You know how when you are little, and its your birthday, and you wake up in the morning and examine yourself in the mirror to see if you look different, older, more mature, more like a 12 year old then an 11 year old, and the answer is always no? you look and feel exactly the same as you did yesterday? Well, for the first time in my life that's not true. I *do* feel different today, now that I am officially a 30 year old, then I did two days ago when I was still 29. (I didn't feel this yesterday because I was still numb!) Well, according to people older then me, I should cheer up, 30's not that bad, 31 is worse. Gee thanks i feel much better now!!! its hard to indicate sarcasm without using inflection, so I'll just make sure its understood that last statement was oozing with sarcasm.

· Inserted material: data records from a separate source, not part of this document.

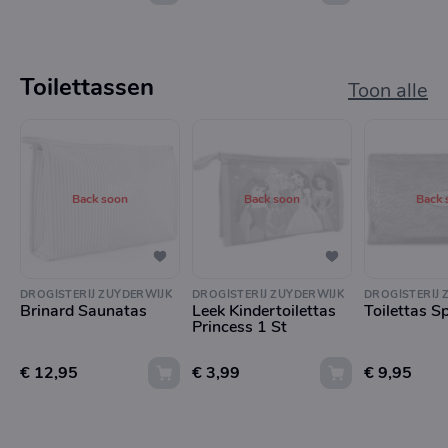
Toilettassen
Toon alle
Back soon
Back soon
Back 
DROGISTERIJ ZUYDERWIJK
DROGISTERIJ ZUYDERWIJK
DROGISTERIJ 
Brinard Saunatas
Leek Kindertoilettas
Toilettas S
Princess 1 St
€ 12,95
€ 3,99
€ 9,95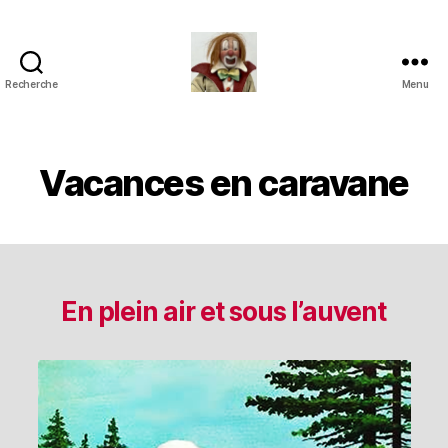
Recherche
Menu
Jouets
Anciens
de
Collection
Vacances en caravane
En plein air et sous l’auvent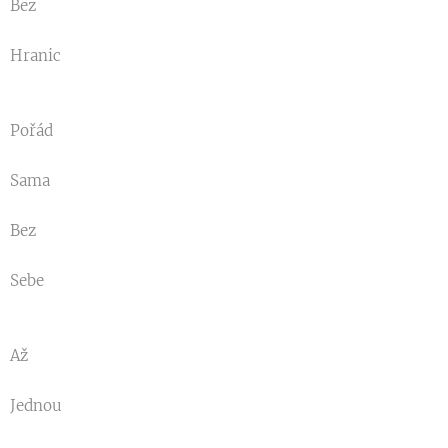
Bez
Hranic
Pořád
Sama
Bez
Sebe
Až
Jednou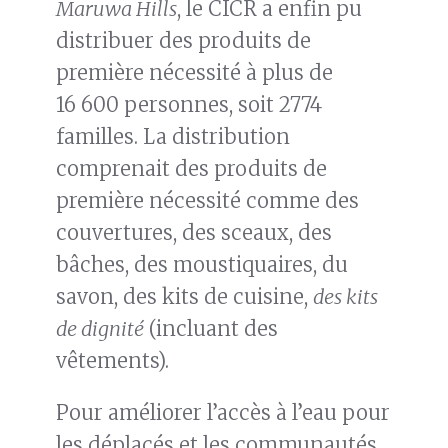
Maruwa Hills
, le CICR a enfin pu
distribuer des produits de
première nécessité à plus de
16 600 personnes, soit 2774
familles. La distribution
comprenait des produits de
première nécessité comme des
couvertures, des sceaux, des
bâches, des moustiquaires, du
savon, des kits de cuisine,
des kits
de dignité
(incluant des
vêtements).
Pour améliorer l’accès à l’eau pour
les déplacés et les communautés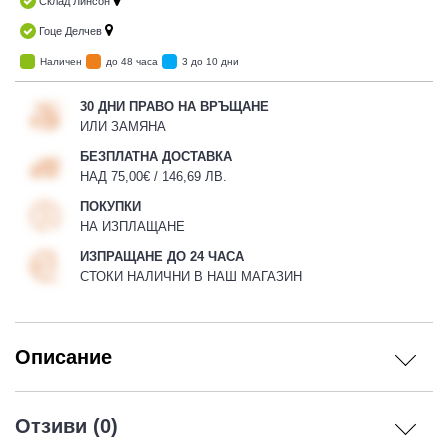
Склад Линсон
Гоце Делчев
Наличен
до 48 часа
3 до 10 дни
30 ДНИ ПРАВО НА ВРЪЩАНЕ
ИЛИ ЗАМЯНА
БЕЗПЛАТНА ДОСТАВКА
НАД 75,00€ / 146,69 ЛВ.
ПОКУПКИ
НА ИЗПЛАЩАНЕ
ИЗПРАЩАНЕ ДО 24 ЧАСА
СТОКИ НАЛИЧНИ В НАШ МАГАЗИН
Описание
Отзиви (0)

But I did discover, after a nice b-day evening involving flowers, a surprise dinner at a Nepalese restaurant called Kumari (in Mt. Vernon) with friends, bellydancing right at our table that included balancing a sword on her head the entire time, even laying down backwards on the ground and getting back up, all without using her hands or dropping the sword. Unfortunately she looked like she was from Ohio not Nepal, but whatever! An added entertainment value was watching V as he desperately tried to not upset me on my birthday when the belly dancer shook her breasts in his face, by sort of trying not to look, but plainly having no way to accomplish that. hehe. And a gift certificate for a spa massage, manicure and pedicure! shweet!

One thing I learned: my boyfriend has a secret hidden life that no one knows about--- as a undercover secret masseuse operative. Last night I asked for a b-day massage, and was expecting the usual 4 minute 'lets get this over with-ok my hands are tired now' massage, but no, I actually got an extended, well executed massage, which included shoulders, back, arms, legs, and hands. He wouldn't admit to it but I know he's got a secret identity. By day: Vic, mild mannered transportation planner. By night: Veektorrr, lord of the massage. I know why he has tried to keep this a secret for so long, because now that I know... there's no going back! mwahahahahha!

and in other awesome news, ridiculously funny things still happen in the world!
Like this:
Man Uses Sword to Rob Restaurant Patrons
god I hope he demanded the money in a pirate voice. thats the way it happened in my head anyway!
"Arrrrr, hand over yeer wallets, ye scurrrvy dogs!"
thats the best.

4 Comments:

At 11:59 AM, Blogger monica said...

hahaha you crazy! i like that google does that, cuz sometimes it gives you other alternatives that you might not have thought of - sometimes things are spelled 2 ways. The REAL annoying thing is that ur bro said that! I woulda reached thru the computer and b*tch slapped him! hahaha

 
At 12:06 PM, Blogger monica said...

PS - for the record, *I* said that that 31 and 32 and 33 have been great! After all that Stu and I went on for like 15 minutes about how 30s are so much better b/c you are more comfy with yourself and you actually are getting into a real career path - all you took from that was his ONE comment about how HE had a harder time turning 31?!??!! what!??!?! Stop that! 30s are great!

Besides, you should feel blessed that you have been around for 30 years so that you could experience brilliant things like ipod's!! and blogging!! and having the chance to raise two amazingly awesome kids who already do and are going to keep on being out there spreading more good in this world!!!!

PPS - mmmmmm hot penis action on men in tights!!!

 
At 1:53 PM, Anonymous Anonymous said...

If the people from google ever disclose what a bad speller I am---I'm sure to be fired.

 
At 12:06 PM, Blogger Noam said...

Well, Shilray, it's a good thing you don't care when people spell names wrong. For now on, I'll just call you Chili Moore.

That "30's are better" thing is baloney. 30s are the same. You'll get over the shock and see life just, you know, goes on, same as before.

So, now that you know that about Victor, you won't be needing that spa thing anymore, right? Let me know when I can pick it up.